# General Social Survey

"The GSS gathers data on contemporary American society in order to monitor and explain trends and constants in attitudes, behaviors, and attributes.  Hundreds of trends have been tracked since 1972. In addition, since the GSS adopted questions from earlier surveys, trends can be followed for up to 80 years.
The GSS contains a standard core of demographic, behavioral, and attitudinal questions, plus topics of special interest. Among the topics covered are civil liberties, crime and violence, intergroup tolerance, morality, national spending priorities, psychological well-being, social mobility, and stress and traumatic events.
Altogether the GSS is the single best source for sociological and attitudinal trend data covering the United States. It allows researchers to examine the structure and functioning of society in general as well as the role played by relevant subgroups and to compare the United States to other nations.
The General Social Survey is an extensive survey conducted on the public of the United States of America every 2 years, to attempt to record the state of society over time." - https://gss.norc.org/about-the-gss


#### Metadata and Variable Translations

The categorical variables in this dataset are contracted into abbreviated labels within the datafile, and the values themselves are numerically encoded. The corresponding labels are contained within the accompanying `gss_data_codes.json` file, and a couple of pre-built functions for decoding the data are included below.

The General Social Survey contains over 6000 variables, some of which are only available for a single year (these are known as Modules). The metadata for these variables (such as a more detailed explanation and the exact wording of the question they are in response to) can be found in the accompanying files `GSS_Codebook_index.pdf` and `GSS_Codebook_mainbody.pdf`. Alternatively their metadata can be found at the following websites:
* https://sda.berkeley.edu/D3/GSS18/Doc/hcbk.htm

Due to the large number of variables in the dataset (over 6000), it may be beneficial to look at the grouping of variables in either of these resources, and select some variables to pull into a smaller sub-DataFrame instead of attempting to analyse the entire dataset at once.


#### Weighting Variables

In some sections of the GSS, certain subgroups are oversampled. For example, although the survey was laid out so that each household in the US had an equal statistical chance of being represented, only one member of each household was selected for the questionnaire, meaning that people from larger households are statistically underrepresented with concern to Personal level variables. In the 1982 and 1987 surveys, Black correspondents were sampled at a higher rate, and thus are overrepresented in the data for these years. Further information on included weighting values and how to compensate for these can be found at the following websites:
* https://sda.berkeley.edu/D3/GSS18/Doc/hcbk.htm
* http://gss.norc.org/Lists/gssFAQs/DispForm.aspx?ID=11


## Starting Questions:
(These are just suggestions, feel free to pursue your own questions)

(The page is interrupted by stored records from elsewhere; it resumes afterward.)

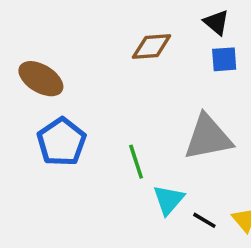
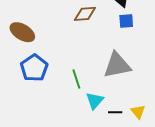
black line: (204, 220) -> (115, 112), turned -32

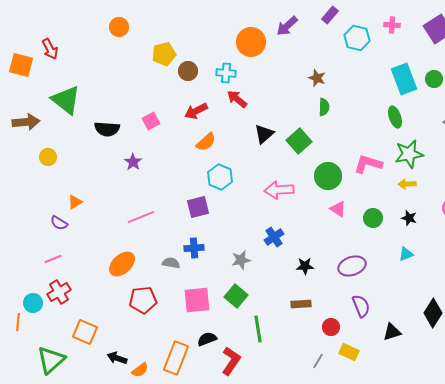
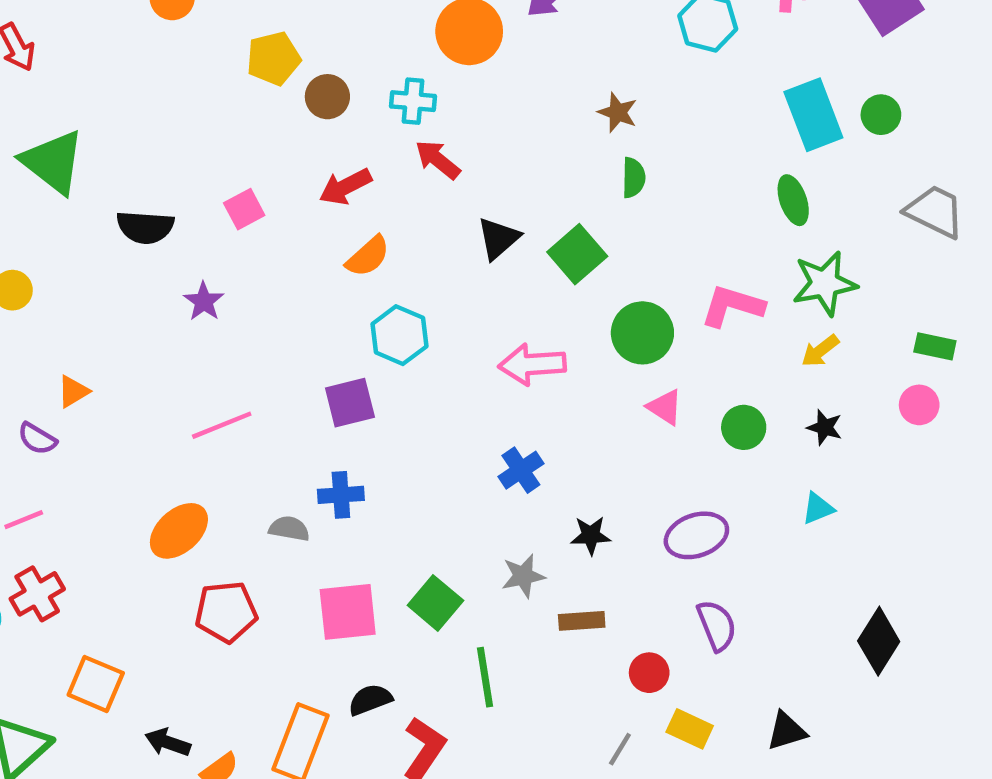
yellow arrow: (407, 184) -> (820, 351), turned -36
gray star: (241, 260) -> (523, 576), moved
black triangle: (392, 332) -> (786, 731), moved

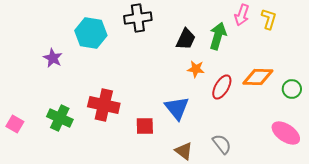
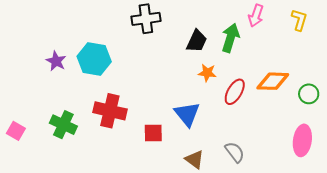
yellow L-shape: (269, 19) -> (299, 20), moved
cyan hexagon: (91, 33) -> (94, 59), moved
pink ellipse: (286, 133) -> (302, 140), turned 64

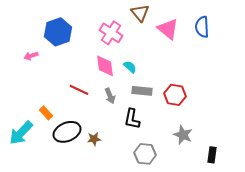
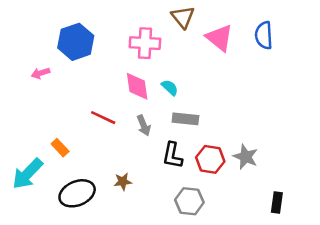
pink cross: (111, 33) -> (145, 43), turned -30
red hexagon: (175, 95) -> (210, 159), moved
black ellipse: (67, 132) -> (77, 193), moved
gray star: (183, 135) -> (246, 157), moved

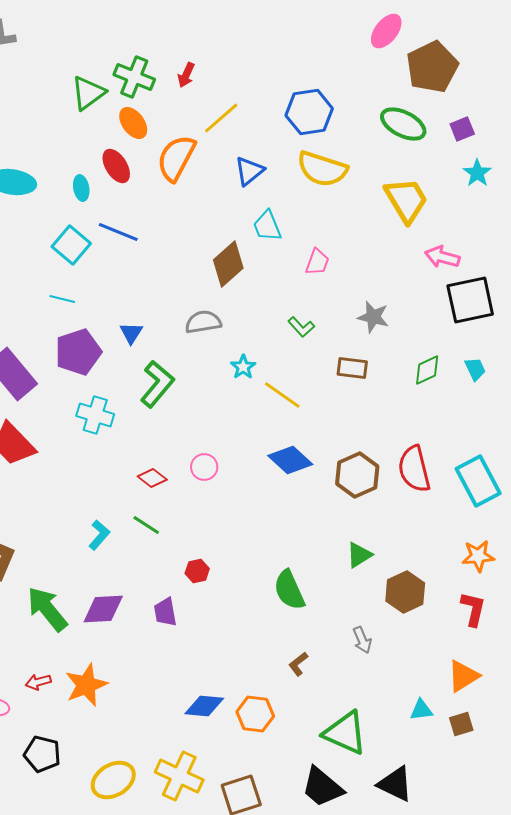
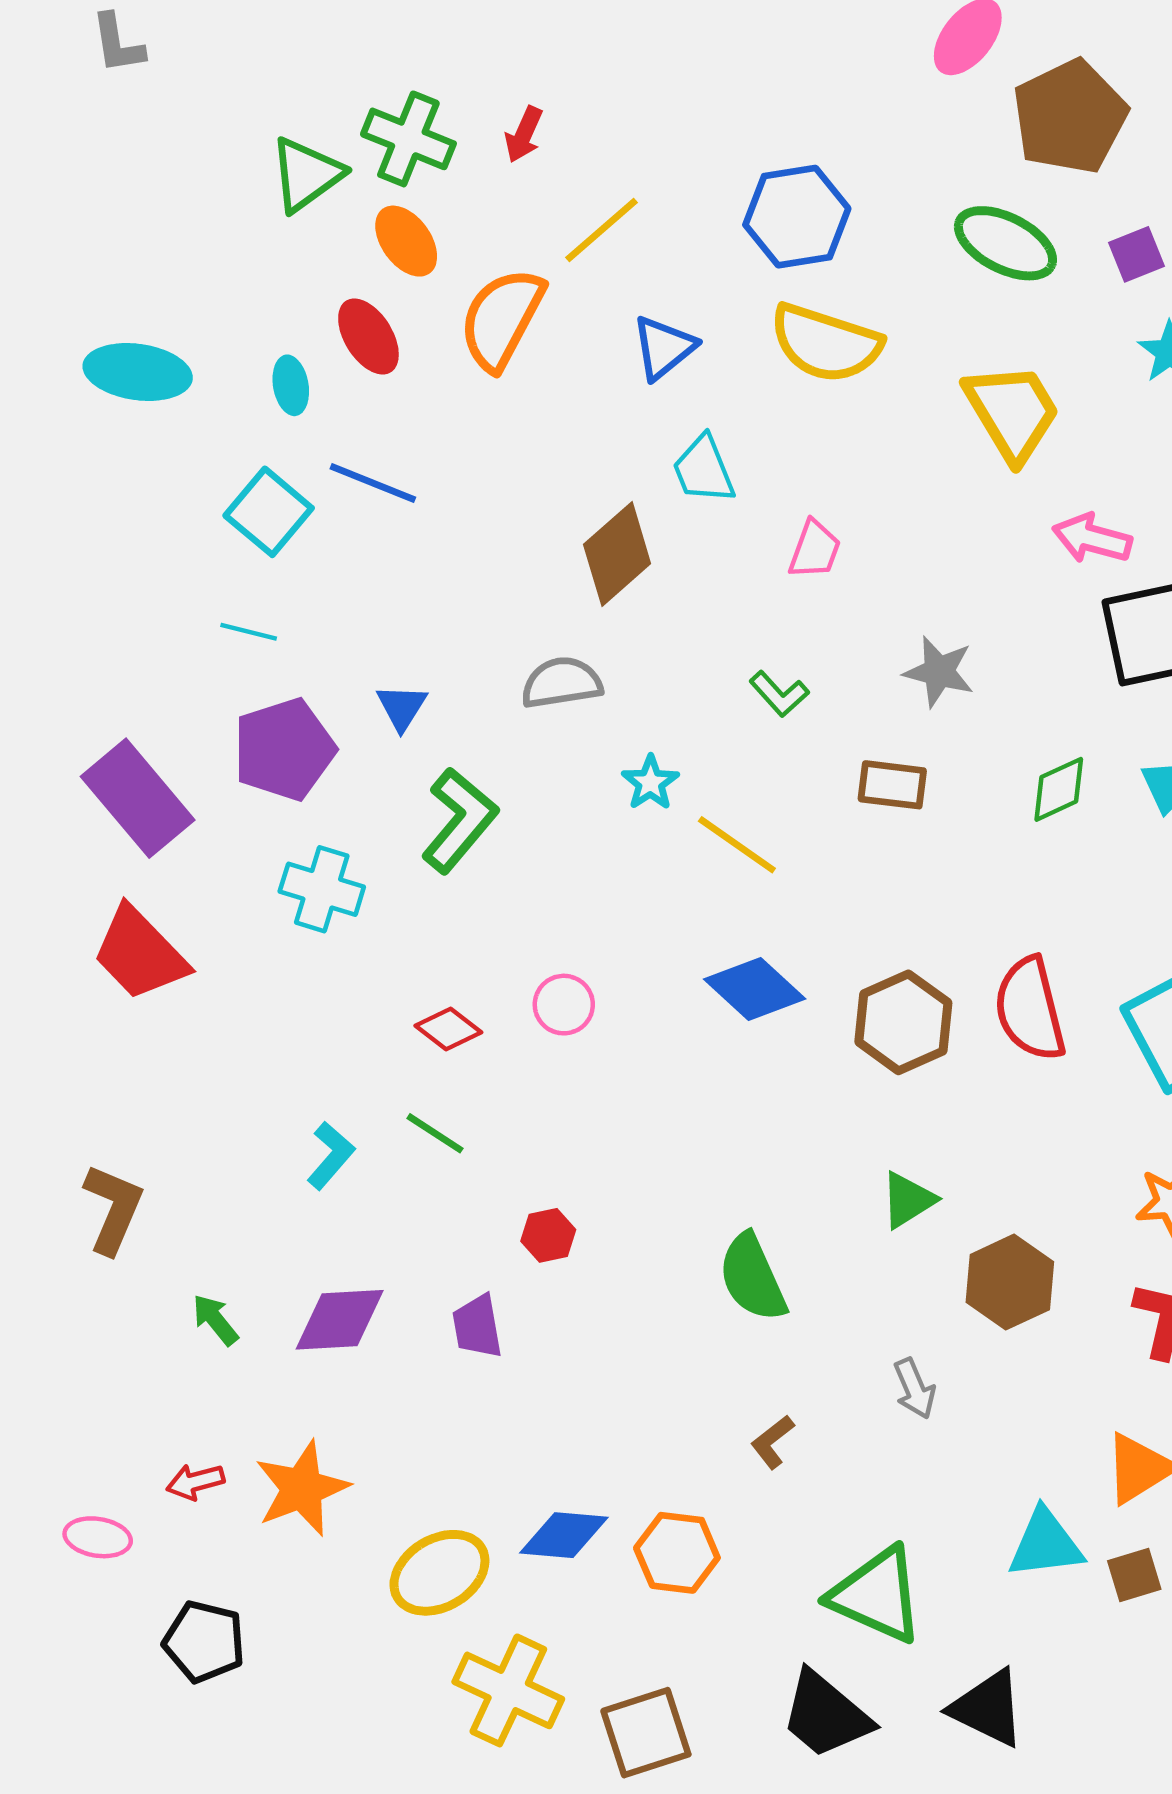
green arrow: (47, 609) -> (215, 1320), size x0.5
cyan triangle: (421, 710) -> (1045, 1544), size x1.5
yellow ellipse: (113, 780) -> (439, 1573), moved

* What variables are correlated with people's political views?
    - Do people's pets correlate with their political views?
    - Do the amount of siblings people have correlate with their political views?
    - How do these effects compare to those of Age and State?


* How have working hours and conditions changed over time in the US?


* Are more religious people more likely to occupy certain types of jobs?


* Is a person's Occupational Prestige score more correlated to their Father's Occupational Prestige score or their mother's? Is this different in 2010 to 1980?


* Almost 1500 correspondents have been surveyed at least 30 times (Try `df['ID'].value_counts().value_counts().sort_index()`). What variables have changed the most within the same correspondent over time?

In [None]:
# Import required libraries
import pandas as pd
import xml.etree.ElementTree as ET
import os
from timeit import default_timer as dtimer
from numpy import NAN
import json

In [None]:
# Read in the datafile. Takes just over 2 minutes on my HP Elitebook.
start_time = dtimer()
df = pd.read_csv("data/gss_data_encoded.csv", index_col="CASEID", dtype={"CASEID": str})
end_time = dtimer()
print("Time: {}s".format(round(end_time - start_time, 2)))
df.head()

In [None]:
# Load the variable codes
variable_codes = json.load(open("data/gss_data_codes.json", "r"))

# Convert dict keys back into floats, as they will match both float and integer values
for var in variable_codes:
    cvd = variable_codes[var]['categories']
    new_cvd = {}
    for code in cvd:
        new_cvd[float(code)] = cvd[code]
        variable_codes[var]['categories'] = new_cvd

        
def translate_categories(df, show_missing_values=False, alert_missing_columns=True):
    global variable_codes
    
    # NOTE: Using this function on larger datasets (with len(df.columns) > ~100) may take a long time.
    # Use smaller subsets of the data for more efficient processing.
        
    for col in df.columns:
        if col not in variable_codes:
            if alert_missing_columns:
                print("The variable '{}' is not included in variable codes. It will not be decoded.")
            continue
        
        categories = variable_codes[col]['categories']
        
        if not show_missing_values:
            for val in variable_codes[col]['missing_values']:
                categories[val] = NAN
        
        df.loc[:, col] = df[col].replace(categories)
    
    return df


def var_name(codename):
    global variable_codes
    return variable_codes[codename]['title']


def var_codes(codename):
    global variable_codes
    return variable_codes[codename]['categories']


def var_question(codename):
    global variable_codes
    return variable_codes[codename]['question_text']


def var_missing_values(codename):
    global variable_codes
    return variable_codes[codename]['missing_values']
    

In [None]:
test_df = df.loc[:, df.columns[:50]]
tdf = translate_categories(test_df)
tdf.head()